**Data in this exercise:**
* * * * * * * * *

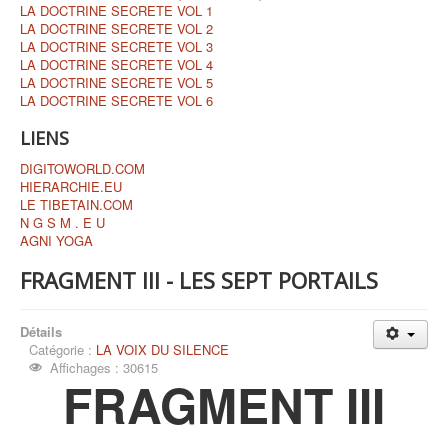
LA DOCTRINE SECRETE VOL 1
LA DOCTRINE SECRETE VOL 2
LA DOCTRINE SECRETE VOL 3
LA DOCTRINE SECRETE VOL 4
LA DOCTRINE SECRETE VOL 5
LA DOCTRINE SECRETE VOL 6
LIENS
DIGITOWORLD.COM
HIERARCHIE.EU
LE TIBETAIN.COM
N G S M . E U
AGNI YOGA
FRAGMENT III - LES SEPT PORTAILS
Détails
Catégorie :
LA VOIX DU SILENCE
Affichages : 30615
FRAGMENT III
—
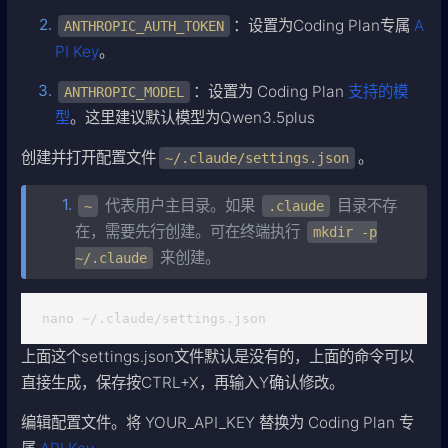
：设置为Coding Plan专属
A
ANTHROPIC_AUTH_TOKEN
PI Key
。
：设置为 Coding Plan
支持的模
ANTHROPIC_MODEL
型
。这里建议默认模型为Qwen3.5plus
创建并打开配置文件
。
~/.claude/settings.json
代表用户主目录。如果
目录不存
~
.claude
在，需要先行创建。可在终端执行
mkdir -p
来创建。
~/.claude
nano ~/.claude/settings.json
上面这个settings.json文件默认是没有的，上面的命令可以
直接生成，保存按CTRL+X，再输入Y确认修改。
编辑配置文件。将 YOUR_API_KEY 替换为 Coding Plan 专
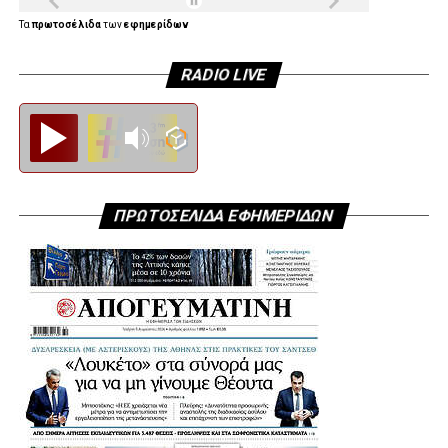
Τα
πρωτοσέλιδα
των
εφημερίδων
RADIO LIVE
Diesi FM
ΠΡΩΤΟΣΕΛΙΔΑ ΕΦΗΜΕΡΙΔΩΝ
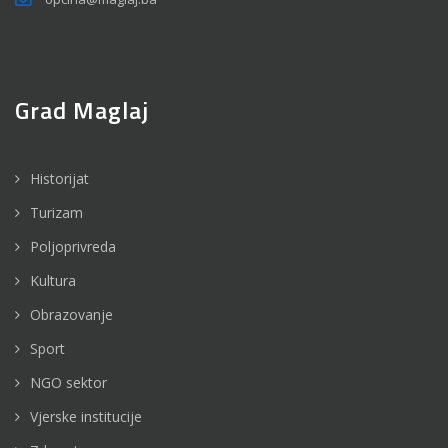
Grad Maglaj
Historijat
Turizam
Poljoprivreda
Kultura
Obrazovanje
Sport
NGO sektor
Vjerske institucije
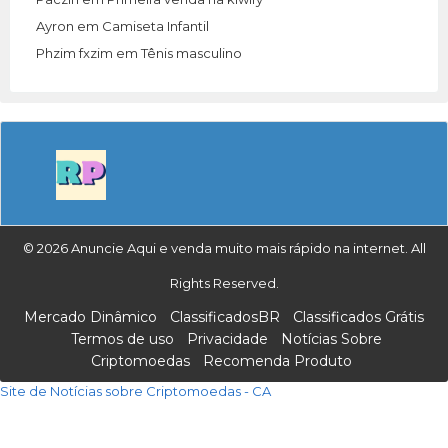
Ayron
em
Camiseta Infantil
Phzim fxzim
em
Tênis masculino
© 2026 Anuncie Aqui e venda muito mais rápido na internet. All
Rights Reserved.
Mercado Dinâmico
ClassificadosBR
Classificados Grátis
Termos de uso
Privacidade
Notícias Sobre
Criptomoedas
Recomenda Produto
Site de Notícias sobre Criptomoedas - CA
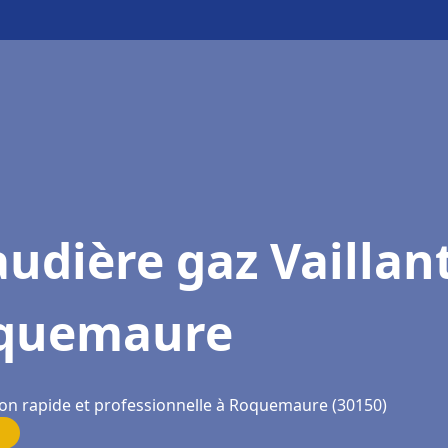
udière gaz Vaillan
quemaure
ion rapide et professionnelle à Roquemaure (30150)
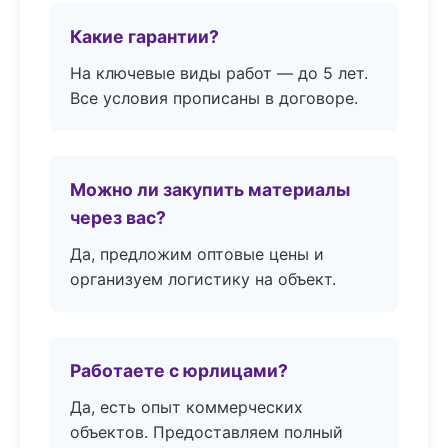
Какие гарантии?
На ключевые виды работ — до 5 лет.
Все условия прописаны в договоре.
Можно ли закупить материалы
через вас?
Да, предложим оптовые цены и
организуем логистику на объект.
Работаете с юрлицами?
Да, есть опыт коммерческих
объектов. Предоставляем полный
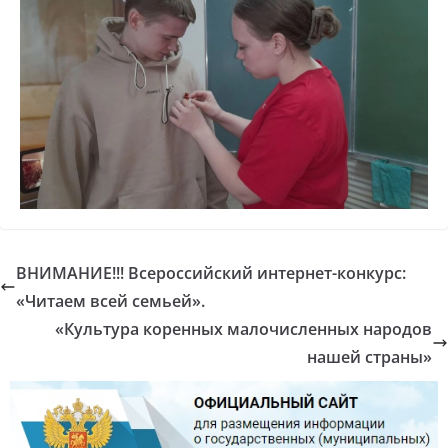
ВНИМАНИЕ!!! Всероссийский интернет-конкурс:
«Читаем всей семьей».
«Культура коренных малочисленных народов
нашей страны»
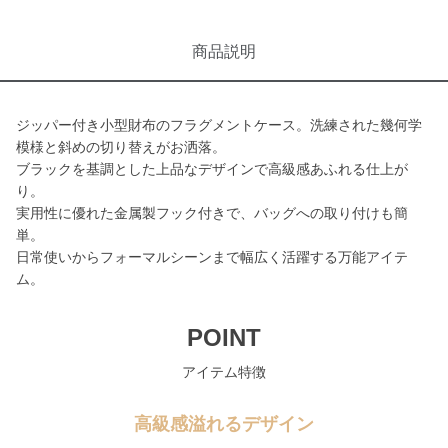
商品説明
ジッパー付き小型財布のフラグメントケース。洗練された幾何学
模様と斜めの切り替えがお洒落。
ブラックを基調とした上品なデザインで高級感あふれる仕上が
り。
実用性に優れた金属製フック付きで、バッグへの取り付けも簡
単。
日常使いからフォーマルシーンまで幅広く活躍する万能アイテ
ム。
POINT
アイテム特徴
高級感溢れるデザイン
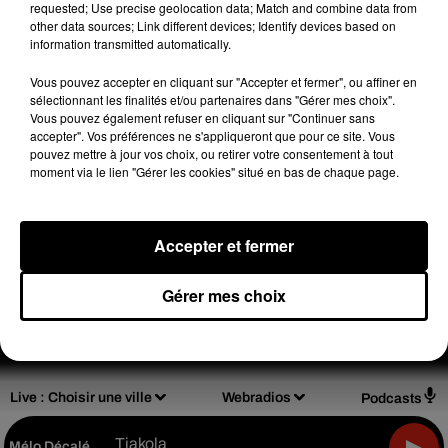
requested; Use precise geolocation data; Match and combine data from
(C) 2004 Universal Records, a Division of UMG Recordings,
other data sources; Link different devices; Identify devices based on
Inc.
information transmitted automatically.
Vous pouvez accepter en cliquant sur "Accepter et fermer", ou affiner en
sélectionnant les finalités et/ou partenaires dans "Gérer mes choix".
Vous pouvez également refuser en cliquant sur "Continuer sans
accepter". Vos préférences ne s'appliqueront que pour ce site. Vous
pouvez mettre à jour vos choix, ou retirer votre consentement à tout
Design
Olivier Varma
moment via le lien "Gérer les cookies" situé en bas de chaque page.
Accepter et fermer
Mentions légales
Règlements de jeux
Gérer mes choix
Notice d'information RGPD
Plan du site
Archives
2026
2025
2024
2023
2022
Live :
Choisir une ville
Webradios
Podcasts
Tiakola
Mélo Décalé
-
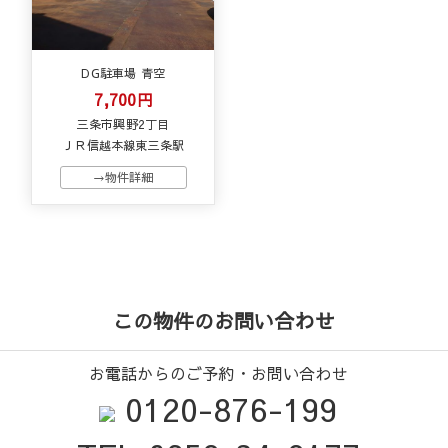
DG駐車場 青空
7,700円
三条市興野2丁目
ＪＲ信越本線東三条駅
→物件詳細
この物件のお問い合わせ
お電話からのご予約・お問い合わせ
0120-876-199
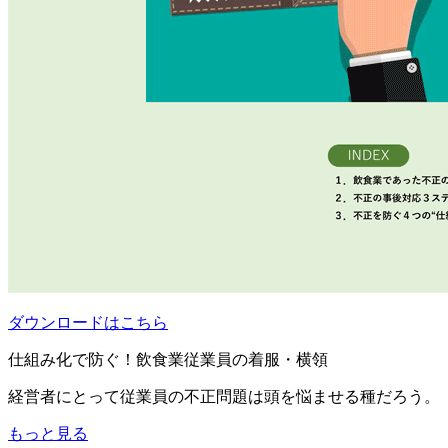
ダウンロードはこちら
仕組み化で防ぐ！飲食業従業員の着服・横領
経営者にとって従業員の不正問題は頭を悩ませる種だろう。
もっと見る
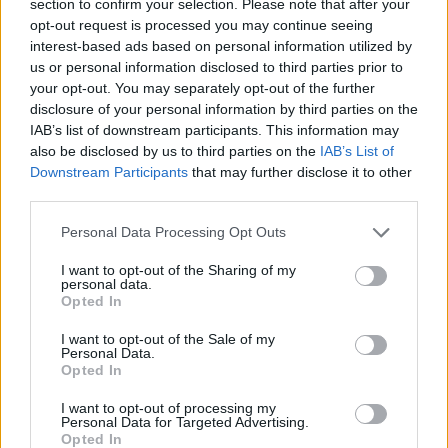
section to confirm your selection. Please note that after your
opt-out request is processed you may continue seeing
interest-based ads based on personal information utilized by
us or personal information disclosed to third parties prior to
your opt-out. You may separately opt-out of the further
disclosure of your personal information by third parties on the
IAB’s list of downstream participants. This information may
also be disclosed by us to third parties on the
IAB’s List of
Downstream Participants
that may further disclose it to other
third parties.
Personal Data Processing Opt Outs
I want to opt-out of the Sharing of my
personal data.
Opted In
I want to opt-out of the Sale of my
Personal Data.
Opted In
I want to opt-out of processing my
Personal Data for Targeted Advertising.
Opted In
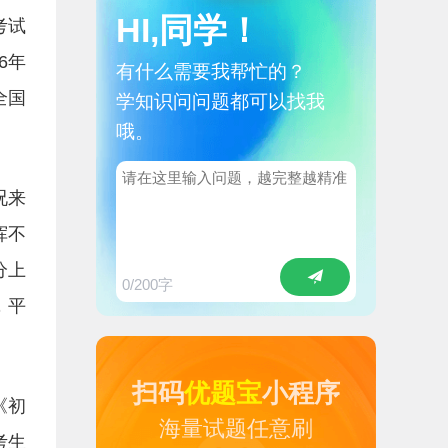
HI,同学！
考试
6年
有什么需要我帮忙的？
全国
学知识问问题都可以找我
哦。
况来
挥不
分上
0
/200字
，平
扫码
优题宝
小程序
《初
海量试题任意刷
考生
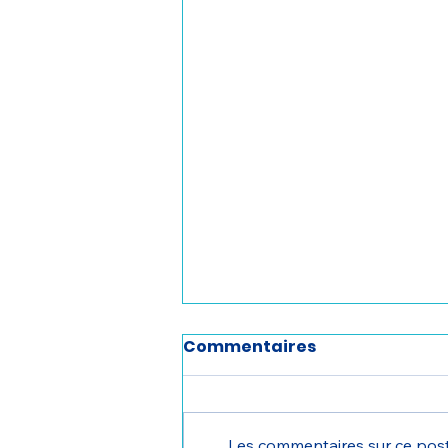
Commentaires
Les commentaires sur ce post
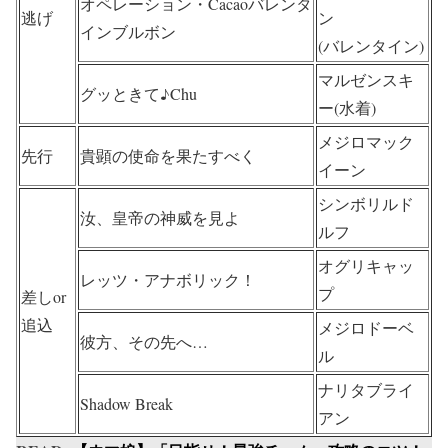
オペレーション・Cacaoバレンタ
逃げ
ン
インブルボン
(バレンタイン)
マルゼンスキ
グッときて♪Chu
ー(水着)
メジロマック
先行
貴顕の使命を果たすべく
イーン
シンボリルド
汝、皇帝の神威を見よ
ルフ
オグリキャッ
レッツ・アナボリック！
プ
差しor
追込
メジロドーベ
彼方、その先へ…
ル
ナリタブライ
Shadow Break
アン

* * * * * * * * *

**What is expected:**
Give back the whole listing exactly as written. Do not include any picture.

**Output of the exercise:**
LA DOCTRINE SECRETE VOL 1
LA DOCTRINE SECRETE VOL 2
LA DOCTRINE SECRETE VOL 3
LA DOCTRINE SECRETE VOL 4
LA DOCTRINE SECRETE VOL 5
LA DOCTRINE SECRETE VOL 6
LIENS
DIGITOWORLD.COM
HIERARCHIE.EU
LE TIBETAIN.COM
N G S M . E U
AGNI YOGA
FRAGMENT III - LES SEPT PORTAILS
Détails
Catégorie :
LA VOIX DU SILENCE
Affichages : 30615
FRAGMENT III
—
：设置为Coding Plan专属
A
ANTHROPIC_AUTH_TOKEN
PI Key
。
：设置为 Coding Plan
支持的模
ANTHROPIC_MODEL
型
。这里建议默认模型为Qwen3.5plus
创建并打开配置文件
。
~/.claude/settings.json
代表用户主目录。如果
目录不存
~
.claude
在，需要先行创建。可在终端执行
mkdir -p
来创建。
~/.claude
nano ~/.claude/settings.json
上面这个settings.json文件默认是没有的，上面的命令可以
直接生成，保存按CTRL+X，再输入Y确认修改。
编辑配置文件。将 YOUR_API_KEY 替换为 Coding Plan 专
Τα
πρωτοσέλιδα
των
εφημερίδων
RADIO LIVE
Diesi FM
ΠΡΩΤΟΣΕΛΙΔΑ ΕΦΗΜΕΡΙΔΩΝ
Grad Maglaj
Historijat
Turizam
Poljoprivreda
Kultura
Obrazovanje
Sport
NGO sektor
Vjerske institucije
Ayron
em
Camiseta Infantil
Phzim fxzim
em
Tênis masculino
© 2026 Anuncie Aqui e venda muito mais rápido na internet. All
Rights Reserved.
Mercado Dinâmico
ClassificadosBR
Classificados Grátis
Termos de uso
Privacidade
Notícias Sobre
Criptomoedas
Recomenda Produto
Site de Notícias sobre Criptomoedas - CA
udière gaz Vaillan
quemaure
ion rapide et professionnelle à Roquemaure (30150)
Какие гарантии?
На ключевые виды работ — до 5 лет.
Все условия прописаны в договоре.
Можно ли закупить материалы
через вас?
Да, предложим оптовые цены и
организуем логистику на объект.
Работаете с юрлицами?
Да, есть опыт коммерческих
объектов. Предоставляем полный
ВНИМАНИЕ!!! Всероссийский интернет-конкурс:
«Читаем всей семьей».
«Культура коренных малочисленных народов
нашей страны»
商品説明
ジッパー付き小型財布のフラグメントケース。洗練された幾何学
模様と斜めの切り替えがお洒落。
ブラックを基調とした上品なデザインで高級感あふれる仕上が
り。
実用性に優れた金属製フック付きで、バッグへの取り付けも簡
単。
日常使いからフォーマルシーンまで幅広く活躍する万能アイテ
ム。
POINT
アイテム特徴
高級感溢れるデザイン
requested; Use precise geolocation data; Match and combine data from
(C) 2004 Universal Records, a Division of UMG Recordings,
other data sources; Link different devices; Identify devices based on
Inc.
information transmitted automatically.
Vous pouvez accepter en cliquant sur "Accepter et fermer", ou affiner en
sélectionnant les finalités et/ou partenaires dans "Gérer mes choix".
Vous pouvez également refuser en cliquant sur "Continuer sans
accepter". Vos préférences ne s'appliqueront que pour ce site. Vous
pouvez mettre à jour vos choix, ou retirer votre consentement à tout
Design
Olivier Varma
moment via le lien "Gérer les cookies" situé en bas de chaque page.
Accepter et fermer
Mentions légales
Règlements de jeux
Gérer mes choix
Notice d'information RGPD
Plan du site
Archives
2026
2025
2024
2023
2022
Live :
Choisir une ville
Webradios
Podcasts
Tiakola
Mélo Décalé
-
DG駐車場 青空
7,700円
三条市興野2丁目
ＪＲ信越本線東三条駅
→物件詳細
この物件のお問い合わせ
お電話からのご予約・お問い合わせ
0120-876-199
ダウンロードはこちら
仕組み化で防ぐ！飲食業従業員の着服・横領
経営者にとって従業員の不正問題は頭を悩ませる種だろう。
もっと見る
section to confirm your selection. Please note that after your
opt-out request is processed you may continue seeing
interest-based ads based on personal information utilized by
us or personal information disclosed to third parties prior to
your opt-out. You may separately opt-out of the further
disclosure of your personal information by third parties on the
IAB’s list of downstream participants. This information may
also be disclosed by us to third parties on the
IAB’s List of
Downstream Participants
that may further disclose it to other
third parties.
Personal Data Processing Opt Outs
I want to opt-out of the Sharing of my
personal data.
Opted In
I want to opt-out of the Sale of my
Personal Data.
Opted In
I want to opt-out of processing my
Personal Data for Targeted Advertising.
Opted In
HI,同学！
考试
6年
有什么需要我帮忙的？
全国
学知识问问题都可以找我
哦。
况来
挥不
分上
0
/200字
，平
扫码
优题宝
小程序
《初
海量试题任意刷
考生
Commentaires
Les commentaires sur ce post
オペレーション・Cacaoバレンタ
逃げ
ン
インブルボン
(バレンタイン)
マルゼンスキ
グッときて♪Chu
ー(水着)
メジロマック
先行
貴顕の使命を果たすべく
イーン
シンボリルド
汝、皇帝の神威を見よ
ルフ
オグリキャッ
レッツ・アナボリック！
プ
差しor
追込
メジロドーベ
彼方、その先へ…
ル
ナリタブライ
Shadow Break
アン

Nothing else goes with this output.